Fluence field design for VOI imaging using MAD-based dynamic filtration follows two goals: (1) seek maximum (relative) exposures within the VOI region while limiting exposure outside the VOI and (2) constrain minimum fluence within VOI projections to be higher than a threshold $f_{\min }$ (i.e., to maintain data fidelity at the edge of the VOI). A calibration of all possible MAD-based fluence patterns is acquired through an exhaustive sweep of absolute and relative MAD translations to form a look-up table relating MAD positions and corresponding fluence patterns. We denote $f(u;t_0,t_1)$ as the lateral transmissivity profile of the dual-MAD filters with individual MAD0 and MAD1 filter positions labeled $t_0$ and $(t_1+t_0)$, respectively. Note that $t_1$ represents a shift of MAD1 relative to MAD0. Due to the periodic nature of MAD structure, the modulated fluence patterns change periodically over relative displacement approximately equal to the pitch of the MADs. For simplicity, only one period is measured in the calibration process.

A coarse optimization of MAD positions for each view by simply matching center position and fluence width to find approximate fits. From the fluence modulation calibration $f(u;t_0,t_1)$, we may write

$$w_{\mathrm{MAD}}(t_0,t_1)=\sum _u\mathbb{1}\{f(u;t_0,t_1)>f_{\min }\},$$ (3)

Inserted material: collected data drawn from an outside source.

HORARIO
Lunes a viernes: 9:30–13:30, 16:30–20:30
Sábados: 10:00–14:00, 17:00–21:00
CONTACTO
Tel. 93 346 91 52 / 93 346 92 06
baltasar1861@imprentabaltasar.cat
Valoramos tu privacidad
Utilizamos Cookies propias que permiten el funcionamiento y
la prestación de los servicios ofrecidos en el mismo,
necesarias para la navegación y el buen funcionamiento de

$$u_{\mathrm{MAD}}^{\mathrm{center}}(t_0,t_1)=\frac{\sum \{u|f(u;t_0,t_1)>f_{\min }\}}{w_{\mathrm{MAD}}(t_0,t_1)},$$ (4)

where $f_{\min }$ denotes the minimum required transmissivity. While one could potentially use these metrics directly in the optimization, such fitting discounts the particular shape of the beam profile. However, these metrics do provide a good guide for candidate positions. For example, for each projection, a set of actuations $(t_0,t_1)$ “close” to these candidate positions may be specified where the filtered fluence approximately matches center and width:

$${\tilde{\mathcal{T}}}_{\theta }=\{(t_0,t_1)\Vert u_{\mathrm{MAD}}^{\text{center}}(t_0,t_1)-u_{\mathrm{VOI}}^{\text{center}}(\theta )|<u_{\mathrm{th}}^{\text{center}}\}\cap \{(t_0,t_1\}|W_{\mathrm{MAD}}(t_0,t_1)>w_{\mathrm{VOI}}(\theta )\}.$$ (5)

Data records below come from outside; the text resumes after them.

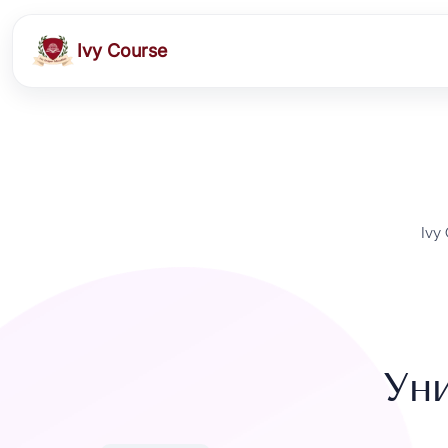
Ivy Course
Ivy
Ун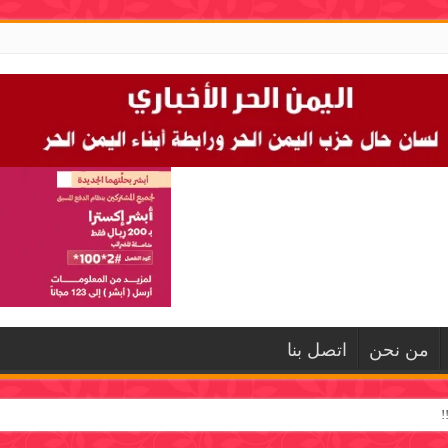
من نحن
اتصل بنا
!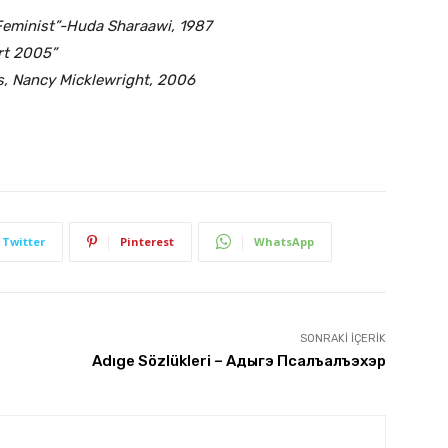
Feminist”-Huda Sharaawi, 1987
t 2005”
s, Nancy Micklewright, 2006
Twitter
Pinterest
WhatsApp
SONRAKI İÇERIK
Adıge Sözlükleri – Адыгэ Псалъалъэхэр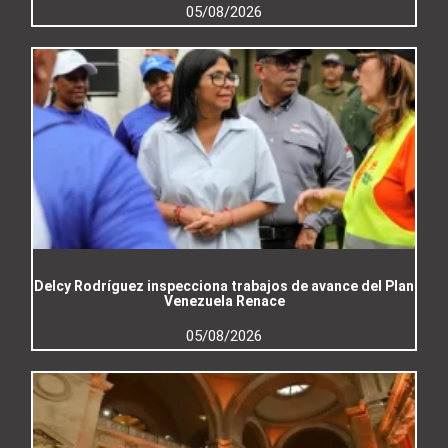
05/08/2026
Delcy Rodríguez inspecciona trabajos de avance del Plan
Venezuela Renace
05/08/2026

where $u_{\mathrm{th}}^{\text{center}}$ is a threshold to constrain filtration center deviation from the desired center. We may then constrain our optimization to solutions close to this coarse optimization improving robustness of design. In our physical experiments, we select $f_{\min }=0.1$ and $u_{\mathrm{th}}^{\text{center}}=10$ pixels empirically.

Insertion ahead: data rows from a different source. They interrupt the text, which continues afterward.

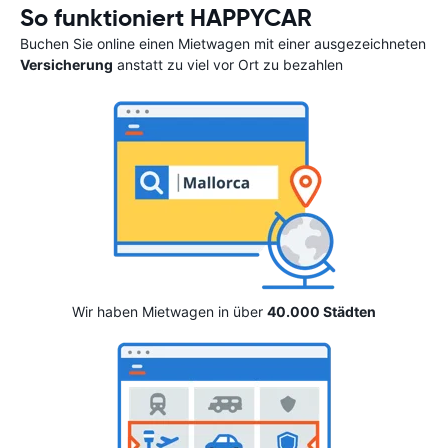
So funktioniert HAPPYCAR
Buchen Sie online einen Mietwagen mit einer ausgezeichneten
Versicherung
anstatt zu viel vor Ort zu bezahlen
Wir haben Mietwagen in über
40.000 Städten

In particular, we pose the optimization problem as

$$({\widehat{t}}_0,{\widehat{t}}_1)(\theta )=\arg \underset{(t_0,t_1)\in {\mathcal{T}}_{\theta }}{\max }\frac{\sum _{u\in \{u_{\mathrm{VOI}}\}(\theta )}f(u;t_0,t_1)}{\sum _{u}f(u;t_0,t_1)},$$ (6)

$${\mathcal{T}}_{\theta }=\{(t_0,t_1)|\underset{u\in \{u_{\mathrm{VOI}}\}(\theta )}{\min }f(u;t_0,t_1)>f_{\min }\}\cap {\tilde{\mathcal{T}}}_{\theta }.$$ (7)

where Eq. (6) seeks a solution with the greatest ratio of fluence inside the projected VOI to the total fluence. The solution is constrained to the set of fluence patterns with at least a specific level ($f_{\min }$) inside the projected VOI and also within the coarse constraints [Eq. (5)]. This optimization problem is solved via exhaustive evaluation of all candidates selected through the coarse optimization.

Since the measured transmissivity profiles are noisy and contain the slit patterns from the MADs, there is potential to find nonsmooth trajectories. To eliminate such solutions and to obtain a smooth trajectory design, we follow the initial optimization with a sinusoidal fitting of the MAD0 trajectory ${\tilde{t}}_0(\theta )$, which is then fixed and used as an input to a second pass optimization of MAD1 trajectory ${\tilde{t}}_1(\theta )$ alone, using the same objective function above.

2.2. Reconstruction of Truncated Data

As discussed in previous work,¹⁹ reconstruction of MAD-modulated data requires appropriate gain correction methods to account for a number of effects, including initial incident fluence, detector sensitivity, focal-spot variations, and spectral effects. This preprocessed data are used as an input to a modified reconstruction pipeline.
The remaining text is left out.